Here is a (nearly) identical question: Why don't electromagnetic waves require a medium?
Here is one response to this question :
Well, I would say the electromagnetic field is the medium.
I don't understand this – How can something be the medium for itself?
The answers to these questions I don't really think address specific points of confusion I am having – so I am going to try to ask the question a little differently
How can light (or electromagnetic radiation) travel through a vacuum when there is nothing there to act as a medium, and do so forever in all directions? For example the light coming from a star millions of light years away.
With water, for example, it is easy for me to see how a wave can disperse over the surface in all directions and travel for as long as the energy in the wave doesn't dissipate. The molecules in the water act as the medium, and are oscillating and pushing all neighboring molecules causing a domino effect outwards.
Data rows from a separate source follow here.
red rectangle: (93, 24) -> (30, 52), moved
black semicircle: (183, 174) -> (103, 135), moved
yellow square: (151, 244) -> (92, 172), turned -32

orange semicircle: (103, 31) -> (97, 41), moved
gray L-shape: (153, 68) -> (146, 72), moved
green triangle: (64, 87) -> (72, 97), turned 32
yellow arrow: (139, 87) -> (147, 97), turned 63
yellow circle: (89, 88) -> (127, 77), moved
But what is the light doing?
One thought I had is, if light is made of something then it just moves outwards from the point of origin in whatever direction the light was headed.
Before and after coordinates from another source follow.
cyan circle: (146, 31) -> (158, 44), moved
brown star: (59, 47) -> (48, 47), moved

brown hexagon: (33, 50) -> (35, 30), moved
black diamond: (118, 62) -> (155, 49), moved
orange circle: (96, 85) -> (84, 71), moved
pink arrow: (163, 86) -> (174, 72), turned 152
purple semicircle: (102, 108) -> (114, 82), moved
Which leads me to photons…
Here is the first paragraph from Wikipedia : http://en.wikipedia.org/wiki/Photon
A photon is an elementary particle, the quantum of light and all other forms of electromagnetic radiation, and the force carrier for the electromagnetic force, even when static via virtual photons. The effects of this force are easily observable at both the microscopic and macroscopic level, because the photon has no rest mass; this allows for interactions at long distances. Like all elementary particles, photons are currently best explained by quantum mechanics and exhibit wave–particle duality, exhibiting properties of both waves and particles. For example, a single photon may be refracted by a lens or exhibit wave interference with itself, but also act as a particle giving a definite result when its position is measured.
So… maybe photons make up light, and they are just shooting through space like a wave, but it really isn't a physical wave (like a sound or water wave), it's just "acting like one"?
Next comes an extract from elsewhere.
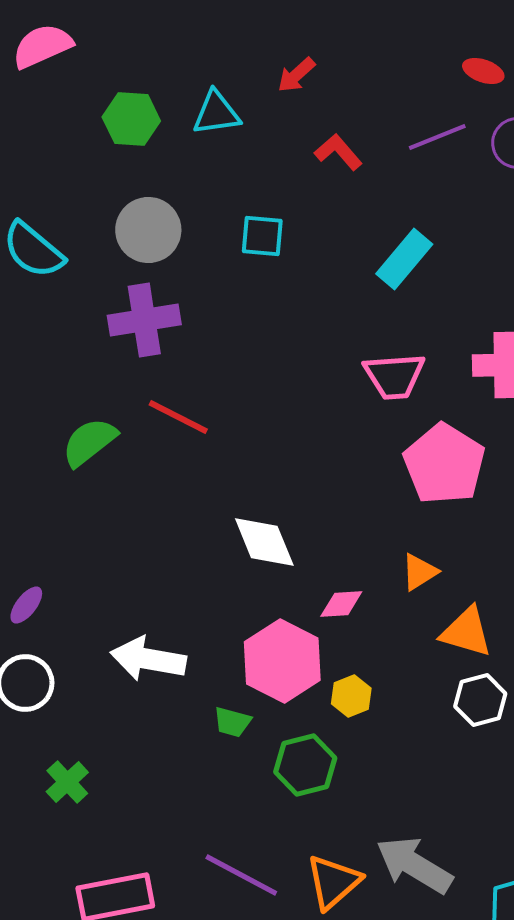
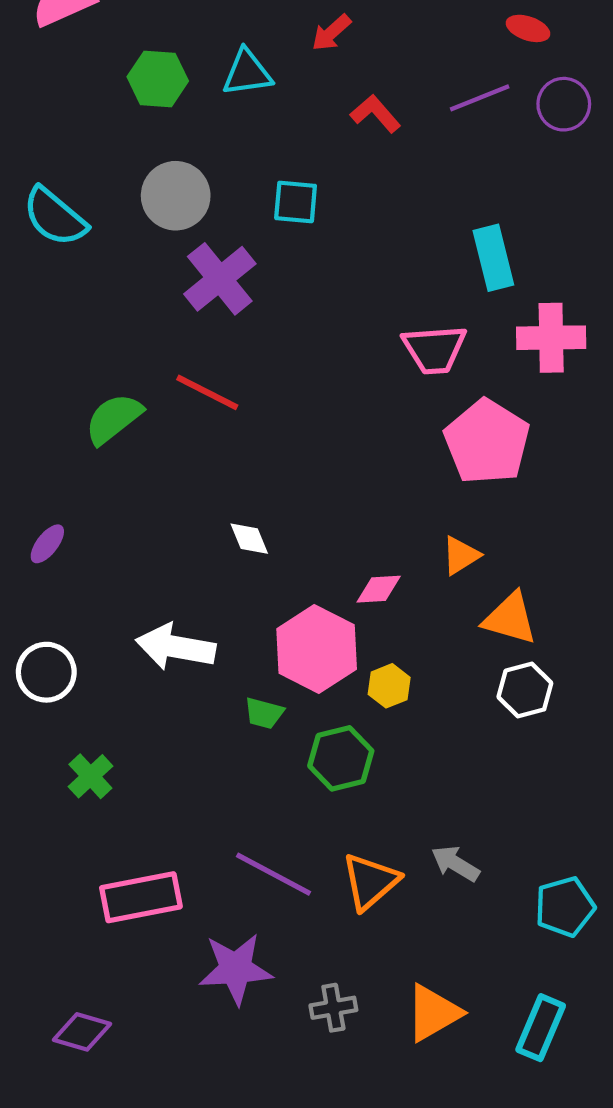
cyan rectangle: (404, 259) -> (493, 258), moved, turned -54
purple cross: (144, 320) -> (220, 279), moved, turned -30
white diamond: (264, 542) -> (249, 539), moved, size x0.6
purple ellipse: (26, 605) -> (47, 544), moved
gray arrow: (414, 865) -> (455, 864), size x0.6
Here is a video from minutephysics : https://www.youtube.com/watch?v=Q_h4IoPJXZw
The video talks about the particle-wave duality of an electron. So a single electron can act as a wave, but when it hits something it hits only one place. Is that the same for photons?
Thought Experiment : Out in the vacuum of space there is a huge hollow sphere 1 light year in radius. Inside is just vaccuum, and at the exact center a flash of light is emitted in all directions from a point source. 1 year later the light hits the sphere at all places at once.
That's 12.6 (or 4 times pi) light years squared of surface area to cover! How can there be enough photons to hit every spot inside the surface area of this huge sphere? I understand that very little light would hit this far away, but even if non-zero at least some light is hitting.
Or maybe does this depend on how big the flash was? Maybe it doesn't hit every spot?
If light really is made of photons and acts like a wave but each photon hits only one place, then it seems to me there must be an infinite amount of photons in that flash of light to hit so many places inside the sphere.
But that must be impossible, so there must be a flaw in my reasoning.
Best Answer
Light isn't just an electromagnetic field. Light (i.e. photons) is a wave---a disturbance or perturbation---in an electromagnetic field. Just like for gravity, fields apparently permeate space. Even massive particles (e.g. quarks or electrons) can be described (or viewed) as waves in underlying fields.
What you're calling a 'physical wave' is an emergent property of a underlying medium (e.g. air, water). For the most part, such an emergent wave is basically the same as a wave in a field. 'Physical waves' are often referred to as 'quasiparticles', because of this similarity. What we think of as 'particles' (e.g. electrons) don't just 'behave like waves', they are also waves, hence the 'wave-particle duality'.